Return to Sender

So far we’ve been focusing on decoding and rendering a PIC⁸⁸ image from F15-SE2 into something standard tools can open, and we’ve accomplished that fairly successfully I think. Now it’s time to turn things around and start writing a PIC encoder, so that we can take a custom image and turn it into a PIC file the game can open. This post will focus on the pixel packing and RLE encoding, and the next one will be on the LZW compression.

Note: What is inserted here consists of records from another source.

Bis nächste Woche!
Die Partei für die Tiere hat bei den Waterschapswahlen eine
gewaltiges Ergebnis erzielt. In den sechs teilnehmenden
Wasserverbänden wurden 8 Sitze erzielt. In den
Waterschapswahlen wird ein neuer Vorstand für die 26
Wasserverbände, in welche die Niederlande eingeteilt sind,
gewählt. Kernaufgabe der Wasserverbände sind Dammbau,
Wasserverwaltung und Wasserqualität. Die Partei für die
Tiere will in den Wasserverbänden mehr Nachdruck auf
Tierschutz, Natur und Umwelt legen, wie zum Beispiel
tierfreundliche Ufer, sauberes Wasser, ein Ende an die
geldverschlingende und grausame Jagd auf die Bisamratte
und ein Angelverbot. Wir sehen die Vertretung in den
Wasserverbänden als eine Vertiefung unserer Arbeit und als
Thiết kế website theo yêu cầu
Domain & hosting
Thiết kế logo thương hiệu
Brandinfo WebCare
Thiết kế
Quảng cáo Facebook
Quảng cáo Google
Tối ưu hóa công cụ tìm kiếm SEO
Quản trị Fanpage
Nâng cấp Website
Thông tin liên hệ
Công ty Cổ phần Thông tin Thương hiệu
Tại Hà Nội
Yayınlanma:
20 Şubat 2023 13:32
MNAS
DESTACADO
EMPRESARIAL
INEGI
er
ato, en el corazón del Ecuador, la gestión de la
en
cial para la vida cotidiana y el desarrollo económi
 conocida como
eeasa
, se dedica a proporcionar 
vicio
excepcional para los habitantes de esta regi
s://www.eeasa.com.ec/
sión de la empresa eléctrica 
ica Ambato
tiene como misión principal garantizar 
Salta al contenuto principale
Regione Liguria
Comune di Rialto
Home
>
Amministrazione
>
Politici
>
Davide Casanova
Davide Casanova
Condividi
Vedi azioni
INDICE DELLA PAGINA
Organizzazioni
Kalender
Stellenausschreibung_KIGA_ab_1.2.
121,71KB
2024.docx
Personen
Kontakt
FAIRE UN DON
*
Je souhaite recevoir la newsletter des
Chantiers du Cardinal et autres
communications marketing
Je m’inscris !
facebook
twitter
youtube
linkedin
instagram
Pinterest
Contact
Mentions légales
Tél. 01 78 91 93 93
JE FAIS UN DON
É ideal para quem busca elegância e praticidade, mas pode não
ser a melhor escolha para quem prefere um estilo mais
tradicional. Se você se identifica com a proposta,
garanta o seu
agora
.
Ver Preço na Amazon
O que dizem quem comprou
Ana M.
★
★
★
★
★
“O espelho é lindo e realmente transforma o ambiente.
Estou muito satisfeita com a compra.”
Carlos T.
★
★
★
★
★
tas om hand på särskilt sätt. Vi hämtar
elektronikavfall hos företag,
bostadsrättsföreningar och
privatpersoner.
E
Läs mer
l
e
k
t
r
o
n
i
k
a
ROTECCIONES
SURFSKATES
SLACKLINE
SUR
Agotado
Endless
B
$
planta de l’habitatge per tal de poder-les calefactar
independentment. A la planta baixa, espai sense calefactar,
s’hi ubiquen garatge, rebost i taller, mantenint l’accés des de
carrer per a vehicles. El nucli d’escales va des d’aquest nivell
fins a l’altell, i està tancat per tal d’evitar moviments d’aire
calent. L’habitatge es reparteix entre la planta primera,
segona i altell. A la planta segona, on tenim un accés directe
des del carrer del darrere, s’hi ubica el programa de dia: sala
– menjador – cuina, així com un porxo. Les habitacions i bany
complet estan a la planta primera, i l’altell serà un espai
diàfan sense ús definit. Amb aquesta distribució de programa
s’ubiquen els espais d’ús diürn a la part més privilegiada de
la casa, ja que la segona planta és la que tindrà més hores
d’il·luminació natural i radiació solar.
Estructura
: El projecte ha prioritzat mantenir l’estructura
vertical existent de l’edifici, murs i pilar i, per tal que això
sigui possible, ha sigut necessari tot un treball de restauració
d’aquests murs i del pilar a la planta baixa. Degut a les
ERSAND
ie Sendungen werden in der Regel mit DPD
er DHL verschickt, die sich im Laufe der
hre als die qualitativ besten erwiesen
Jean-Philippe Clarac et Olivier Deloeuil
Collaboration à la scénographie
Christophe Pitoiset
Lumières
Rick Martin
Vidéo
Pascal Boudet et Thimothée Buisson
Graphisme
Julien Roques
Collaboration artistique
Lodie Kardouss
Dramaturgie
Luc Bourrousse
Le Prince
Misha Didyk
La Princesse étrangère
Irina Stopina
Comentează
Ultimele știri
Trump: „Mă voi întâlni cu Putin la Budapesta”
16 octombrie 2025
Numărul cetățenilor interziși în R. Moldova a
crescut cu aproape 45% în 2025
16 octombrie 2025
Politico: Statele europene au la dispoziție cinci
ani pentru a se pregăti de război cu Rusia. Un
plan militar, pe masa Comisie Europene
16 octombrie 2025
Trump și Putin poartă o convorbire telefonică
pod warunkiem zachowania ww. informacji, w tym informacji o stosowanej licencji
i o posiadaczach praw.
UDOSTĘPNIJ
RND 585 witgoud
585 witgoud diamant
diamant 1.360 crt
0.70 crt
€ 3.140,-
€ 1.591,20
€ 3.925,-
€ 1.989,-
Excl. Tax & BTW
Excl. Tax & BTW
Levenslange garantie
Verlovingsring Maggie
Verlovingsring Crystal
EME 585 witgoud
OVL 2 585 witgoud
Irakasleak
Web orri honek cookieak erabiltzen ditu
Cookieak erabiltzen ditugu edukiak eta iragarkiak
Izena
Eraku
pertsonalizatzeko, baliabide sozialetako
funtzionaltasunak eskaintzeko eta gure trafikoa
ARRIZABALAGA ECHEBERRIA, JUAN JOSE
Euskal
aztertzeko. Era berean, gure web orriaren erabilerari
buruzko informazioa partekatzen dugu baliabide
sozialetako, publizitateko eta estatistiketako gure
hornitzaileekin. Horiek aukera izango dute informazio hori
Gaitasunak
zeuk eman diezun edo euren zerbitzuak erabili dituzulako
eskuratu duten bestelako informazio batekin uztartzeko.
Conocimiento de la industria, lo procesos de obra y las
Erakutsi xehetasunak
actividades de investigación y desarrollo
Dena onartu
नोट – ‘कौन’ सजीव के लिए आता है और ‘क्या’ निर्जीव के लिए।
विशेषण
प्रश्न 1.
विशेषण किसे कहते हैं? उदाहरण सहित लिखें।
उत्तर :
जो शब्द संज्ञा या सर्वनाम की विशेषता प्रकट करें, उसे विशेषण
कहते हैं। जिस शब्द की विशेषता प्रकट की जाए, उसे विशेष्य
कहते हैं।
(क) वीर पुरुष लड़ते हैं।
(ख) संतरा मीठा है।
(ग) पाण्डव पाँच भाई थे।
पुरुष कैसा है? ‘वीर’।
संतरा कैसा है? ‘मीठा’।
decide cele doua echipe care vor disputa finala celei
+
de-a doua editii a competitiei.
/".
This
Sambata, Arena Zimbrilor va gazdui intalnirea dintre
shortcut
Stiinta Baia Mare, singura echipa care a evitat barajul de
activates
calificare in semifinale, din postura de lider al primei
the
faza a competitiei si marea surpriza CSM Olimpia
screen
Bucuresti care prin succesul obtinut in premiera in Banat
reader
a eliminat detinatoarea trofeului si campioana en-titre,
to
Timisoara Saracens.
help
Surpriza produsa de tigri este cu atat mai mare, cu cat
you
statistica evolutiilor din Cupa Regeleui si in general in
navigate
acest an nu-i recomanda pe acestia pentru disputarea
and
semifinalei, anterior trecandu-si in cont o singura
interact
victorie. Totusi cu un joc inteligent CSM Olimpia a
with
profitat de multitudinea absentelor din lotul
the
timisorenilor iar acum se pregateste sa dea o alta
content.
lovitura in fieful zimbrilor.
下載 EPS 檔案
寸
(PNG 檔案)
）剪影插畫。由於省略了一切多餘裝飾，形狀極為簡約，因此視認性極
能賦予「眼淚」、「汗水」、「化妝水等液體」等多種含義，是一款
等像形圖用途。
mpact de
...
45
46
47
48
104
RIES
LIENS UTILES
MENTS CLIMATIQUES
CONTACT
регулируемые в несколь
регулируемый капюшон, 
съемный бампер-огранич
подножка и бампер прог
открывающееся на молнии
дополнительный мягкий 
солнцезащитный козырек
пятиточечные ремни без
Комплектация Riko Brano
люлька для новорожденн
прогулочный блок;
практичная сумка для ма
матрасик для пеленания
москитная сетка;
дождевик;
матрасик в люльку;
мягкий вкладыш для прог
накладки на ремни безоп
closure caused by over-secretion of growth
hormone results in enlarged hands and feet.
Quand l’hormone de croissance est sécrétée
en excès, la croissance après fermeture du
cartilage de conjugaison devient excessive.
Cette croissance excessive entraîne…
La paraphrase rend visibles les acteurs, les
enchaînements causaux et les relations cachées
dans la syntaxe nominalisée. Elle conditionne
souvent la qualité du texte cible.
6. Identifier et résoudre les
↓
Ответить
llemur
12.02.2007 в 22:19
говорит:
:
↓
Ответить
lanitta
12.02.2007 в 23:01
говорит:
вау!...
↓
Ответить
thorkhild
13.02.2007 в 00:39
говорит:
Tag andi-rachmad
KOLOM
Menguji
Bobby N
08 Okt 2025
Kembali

Before we get into the weeds of it, we need to cover off on a few things. First will be the palette, with F15-SE2, and F19 there is no apparent way to define a custom palette, so any images for those games will have to conform to their respective palettes. (We think we have a good one for F15, but have not looked into F19 yet). With that said, I will write the encoder to output a companion PAL file in case it is being used with another title that does support PAL files, once we move to an input file format that has a palette.

Data Sources

In order to test and validate our code, we will need to have known data sets. Luckily we have most of what we need already from our decoding efforts when we made our stand-alone programs for each stage along the way. We can now use those outputs as inputs, and compare against the inputs that we fed our decoder programs. There is one exception, and that is the final stage where we rendered an image. To provide the necessary data here, I’ve made a version of the program that saves the raw pixel index data as a PIX file, that we can then use as input to our first stage.

Packing the pixels

Packing the pixels is a pretty straight forward process, it’s just a matter of reversing the process we used in the post on decoding, keeping mind of the order in which we load the nibbles. As we’ve already discussed the process in the earlier posts, and know the order, let’s jump straight to the implementation. We’re using a fixed set of values for the format byte here, simply because that’s all our source files have. This is fine for testing/validation of the code. The value is only included here because at the time of decoding, we didn’t understand that byte yet, and were including it in the output files, passing it forward, so we need to include it here again so that we can use checksums to confirm a math to the original input.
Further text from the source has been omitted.